On April 30, Matt Rand, CEO of Better Homes and Gardens Rand Realty and Paul Adler, chief strategy officer with Rand Commercial, participated in a “Back to Business” webinar presented by the Hudson Valley Economic Development Corp. During the session moderated by HVEDC Chief Executive Officer Mike Oates, Rand discussed the state of the current residential and commercial markets and his views on how the market will respond once the pandemic’s impacts have been minimized and the economy is fully-restarted.
Rand said that his brokerage firm continues to conduct business and has benefitted from its agents and others in the transaction process employing creative means to shepherd sales transactions in the pipeline during January and February—prior to the state going on “pause” on March 22— to closing.
He noted that the market was really strong in the first quarter and added “We don’t think there is going to be a real estate market crash even with unemployment being at high levels, even with mortgage standards being a little tighter, there is still incredible demand both on the commercial and residential sides.”
Rand and other real estate and banking professionals that participated in the two seminars believe that the Hudson Valley will see many New York City residents, including Millennials, and businesses who will be looking to move to the suburbs as a result of COVID-19.
Rand added that in spite of the restrictions, including the state only allowing virtual showings, deals are being done, in part thanks to attorney and banks being creative, and in some cases, establishing temporary tents outside of their offices to allow closings to take place that can accommodate social distancing requirements.
“We’re expecting a strong market,” Rand said. “It is strong right now. On the residential side, a listing in Westchester that comes on the market today is sold tomorrow, sight unseen.”
Adler said that the “new normal” is now and that the commercial real estate market will have to adapt to the increased use of technology, remote office usage, as well as continued changes in the retail sector.
He said that commercial brokers are already seeing an increased interest from New York City-based companies looking to possibly set up operations in the Northern suburbs and that the region should market its many assets, including its health care network, infrastructure and New York Stewart International Airport.

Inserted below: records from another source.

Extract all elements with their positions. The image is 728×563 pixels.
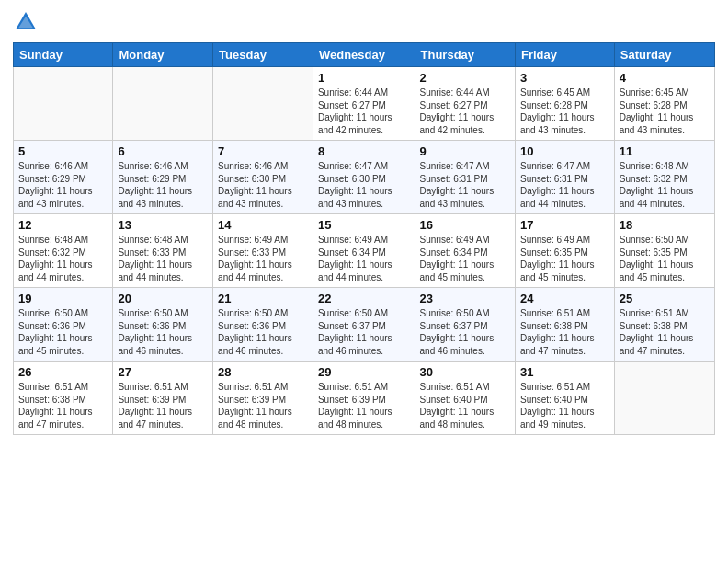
day-number: 21 xyxy=(218,292,308,305)
weekday-header-row: SundayMondayTuesdayWednesdayThursdayFrid… xyxy=(14,43,715,67)
day-info: Sunrise: 6:47 AMSunset: 6:31 PMDaylight:… xyxy=(420,160,510,210)
day-number: 11 xyxy=(620,144,710,158)
day-info: Sunrise: 6:48 AMSunset: 6:32 PMDaylight:… xyxy=(620,160,710,210)
day-number: 7 xyxy=(218,144,308,158)
day-number: 29 xyxy=(318,365,410,379)
day-info: Sunrise: 6:51 AMSunset: 6:38 PMDaylight:… xyxy=(18,381,108,431)
calendar-cell: 2Sunrise: 6:44 AMSunset: 6:27 PMDaylight… xyxy=(415,67,515,141)
calendar-cell: 8Sunrise: 6:47 AMSunset: 6:30 PMDaylight… xyxy=(313,141,415,214)
day-number: 14 xyxy=(218,218,308,232)
calendar-cell: 11Sunrise: 6:48 AMSunset: 6:32 PMDayligh… xyxy=(614,141,714,214)
calendar-cell: 20Sunrise: 6:50 AMSunset: 6:36 PMDayligh… xyxy=(113,288,213,362)
week-row-3: 19Sunrise: 6:50 AMSunset: 6:36 PMDayligh… xyxy=(14,288,715,362)
day-number: 3 xyxy=(520,71,609,85)
calendar-cell: 24Sunrise: 6:51 AMSunset: 6:38 PMDayligh… xyxy=(515,288,614,362)
day-info: Sunrise: 6:51 AMSunset: 6:38 PMDaylight:… xyxy=(520,307,609,357)
day-number: 12 xyxy=(18,218,108,232)
day-number: 2 xyxy=(420,71,510,85)
header xyxy=(13,9,715,35)
calendar-cell: 7Sunrise: 6:46 AMSunset: 6:30 PMDaylight… xyxy=(213,141,313,214)
week-row-1: 5Sunrise: 6:46 AMSunset: 6:29 PMDaylight… xyxy=(14,141,715,214)
day-info: Sunrise: 6:48 AMSunset: 6:33 PMDaylight:… xyxy=(118,234,208,283)
day-info: Sunrise: 6:51 AMSunset: 6:39 PMDaylight:… xyxy=(218,381,308,431)
day-info: Sunrise: 6:51 AMSunset: 6:40 PMDaylight:… xyxy=(520,381,609,431)
day-info: Sunrise: 6:51 AMSunset: 6:38 PMDaylight:… xyxy=(620,307,710,357)
day-info: Sunrise: 6:50 AMSunset: 6:36 PMDaylight:… xyxy=(18,307,108,357)
week-row-0: 1Sunrise: 6:44 AMSunset: 6:27 PMDaylight… xyxy=(14,67,715,141)
day-number: 9 xyxy=(420,144,510,158)
day-info: Sunrise: 6:47 AMSunset: 6:30 PMDaylight:… xyxy=(318,160,410,210)
day-info: Sunrise: 6:45 AMSunset: 6:28 PMDaylight:… xyxy=(520,86,609,136)
week-row-4: 26Sunrise: 6:51 AMSunset: 6:38 PMDayligh… xyxy=(14,362,715,435)
day-info: Sunrise: 6:47 AMSunset: 6:31 PMDaylight:… xyxy=(520,160,609,210)
day-number: 13 xyxy=(118,218,208,232)
calendar-cell: 23Sunrise: 6:50 AMSunset: 6:37 PMDayligh… xyxy=(415,288,515,362)
day-info: Sunrise: 6:51 AMSunset: 6:39 PMDaylight:… xyxy=(318,381,410,431)
day-info: Sunrise: 6:50 AMSunset: 6:37 PMDaylight:… xyxy=(318,307,410,357)
day-number: 8 xyxy=(318,144,410,158)
calendar-cell xyxy=(14,67,113,141)
calendar: SundayMondayTuesdayWednesdayThursdayFrid… xyxy=(13,42,715,435)
weekday-header-saturday: Saturday xyxy=(614,43,714,67)
page: SundayMondayTuesdayWednesdayThursdayFrid… xyxy=(0,0,728,563)
calendar-cell: 9Sunrise: 6:47 AMSunset: 6:31 PMDaylight… xyxy=(415,141,515,214)
weekday-header-tuesday: Tuesday xyxy=(213,43,313,67)
calendar-cell: 6Sunrise: 6:46 AMSunset: 6:29 PMDaylight… xyxy=(113,141,213,214)
day-number: 28 xyxy=(218,365,308,379)
calendar-cell: 29Sunrise: 6:51 AMSunset: 6:39 PMDayligh… xyxy=(313,362,415,435)
weekday-header-sunday: Sunday xyxy=(14,43,113,67)
weekday-header-wednesday: Wednesday xyxy=(313,43,415,67)
day-info: Sunrise: 6:49 AMSunset: 6:34 PMDaylight:… xyxy=(318,234,410,283)
day-number: 20 xyxy=(118,292,208,305)
day-info: Sunrise: 6:50 AMSunset: 6:37 PMDaylight:… xyxy=(420,307,510,357)
calendar-cell: 3Sunrise: 6:45 AMSunset: 6:28 PMDaylight… xyxy=(515,67,614,141)
day-info: Sunrise: 6:48 AMSunset: 6:32 PMDaylight:… xyxy=(18,234,108,283)
day-info: Sunrise: 6:49 AMSunset: 6:33 PMDaylight:… xyxy=(218,234,308,283)
day-number: 27 xyxy=(118,365,208,379)
calendar-cell: 22Sunrise: 6:50 AMSunset: 6:37 PMDayligh… xyxy=(313,288,415,362)
day-info: Sunrise: 6:46 AMSunset: 6:29 PMDaylight:… xyxy=(18,160,108,210)
calendar-cell: 1Sunrise: 6:44 AMSunset: 6:27 PMDaylight… xyxy=(313,67,415,141)
weekday-header-friday: Friday xyxy=(515,43,614,67)
calendar-cell: 18Sunrise: 6:50 AMSunset: 6:35 PMDayligh… xyxy=(614,214,714,288)
weekday-header-thursday: Thursday xyxy=(415,43,515,67)
day-number: 25 xyxy=(620,292,710,305)
day-number: 16 xyxy=(420,218,510,232)
day-number: 19 xyxy=(18,292,108,305)
day-number: 31 xyxy=(520,365,609,379)
calendar-cell: 5Sunrise: 6:46 AMSunset: 6:29 PMDaylight… xyxy=(14,141,113,214)
calendar-cell xyxy=(614,362,714,435)
day-info: Sunrise: 6:49 AMSunset: 6:34 PMDaylight:… xyxy=(420,234,510,283)
day-number: 15 xyxy=(318,218,410,232)
calendar-cell: 27Sunrise: 6:51 AMSunset: 6:39 PMDayligh… xyxy=(113,362,213,435)
calendar-cell: 10Sunrise: 6:47 AMSunset: 6:31 PMDayligh… xyxy=(515,141,614,214)
calendar-cell: 19Sunrise: 6:50 AMSunset: 6:36 PMDayligh… xyxy=(14,288,113,362)
calendar-cell: 28Sunrise: 6:51 AMSunset: 6:39 PMDayligh… xyxy=(213,362,313,435)
day-info: Sunrise: 6:44 AMSunset: 6:27 PMDaylight:… xyxy=(318,86,410,136)
day-number: 5 xyxy=(18,144,108,158)
calendar-cell xyxy=(213,67,313,141)
day-info: Sunrise: 6:50 AMSunset: 6:36 PMDaylight:… xyxy=(118,307,208,357)
logo xyxy=(13,9,42,35)
calendar-cell: 13Sunrise: 6:48 AMSunset: 6:33 PMDayligh… xyxy=(113,214,213,288)
day-number: 18 xyxy=(620,218,710,232)
calendar-cell xyxy=(113,67,213,141)
day-info: Sunrise: 6:50 AMSunset: 6:36 PMDaylight:… xyxy=(218,307,308,357)
day-info: Sunrise: 6:44 AMSunset: 6:27 PMDaylight:… xyxy=(420,86,510,136)
weekday-header-monday: Monday xyxy=(113,43,213,67)
day-number: 17 xyxy=(520,218,609,232)
day-number: 26 xyxy=(18,365,108,379)
calendar-cell: 21Sunrise: 6:50 AMSunset: 6:36 PMDayligh… xyxy=(213,288,313,362)
calendar-cell: 30Sunrise: 6:51 AMSunset: 6:40 PMDayligh… xyxy=(415,362,515,435)
day-number: 6 xyxy=(118,144,208,158)
day-info: Sunrise: 6:46 AMSunset: 6:29 PMDaylight:… xyxy=(118,160,208,210)
day-number: 10 xyxy=(520,144,609,158)
day-info: Sunrise: 6:51 AMSunset: 6:40 PMDaylight:… xyxy=(420,381,510,431)
day-number: 30 xyxy=(420,365,510,379)
day-info: Sunrise: 6:45 AMSunset: 6:28 PMDaylight:… xyxy=(620,86,710,136)
day-info: Sunrise: 6:51 AMSunset: 6:39 PMDaylight:… xyxy=(118,381,208,431)
day-info: Sunrise: 6:49 AMSunset: 6:35 PMDaylight:… xyxy=(520,234,609,283)
calendar-cell: 16Sunrise: 6:49 AMSunset: 6:34 PMDayligh… xyxy=(415,214,515,288)
calendar-cell: 15Sunrise: 6:49 AMSunset: 6:34 PMDayligh… xyxy=(313,214,415,288)
calendar-cell: 14Sunrise: 6:49 AMSunset: 6:33 PMDayligh… xyxy=(213,214,313,288)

On May 1, Pattern for Progress hosted a webinar entitled “Housing Update: COVID-19 Impacts on the Real Estate Markets.” Moderated by Joe Czajka of Pattern for Progress and the Center for Housing Solutions, the program featured a panel that included:Matt Rand, Joseph Rand, COO, Better Homes and Gardens Rand Realty; Bill Calderara, president and CEO, Ulster Savings Bank; William O’Keeffe, attorney, O’Keeffe & McCann, LLP; Gregory Langer, president, Valuation Consultants and Darren Scott, upstate director of development, New York State Homes & Community Renewal.
Joseph Rand estimated that closings for the month of April 2020 will be 60% of what the Hudson Valley region registered a year earlier. He added that he expects closings in May will slide to 40% of those finalized in May 2019.
He noted that job and investment portfolio losses will definitely impact buyer demand, but also agreed with other panelists that market activity will by no means fall off a cliff.
“I think the buyer demand will come back,” Joe Rand said. “What we have seen so far is that pricing has held up. Sellers are not selling at a discount to get into contract even now in the midst of the epidemic.”
If the phased reopening in New York State moves forward without much disruption and the economy eventually stabilizes, the housing market will rebound as soon as the industry is allowed to go to work in a more conventional manner.
He concluded that residential sales volume will improve in the third and fourth quarters of this year. “I think the housing market has a decent chance of coming back as long as the economy isn’t completely discombobulated,” Joseph Rand predicted.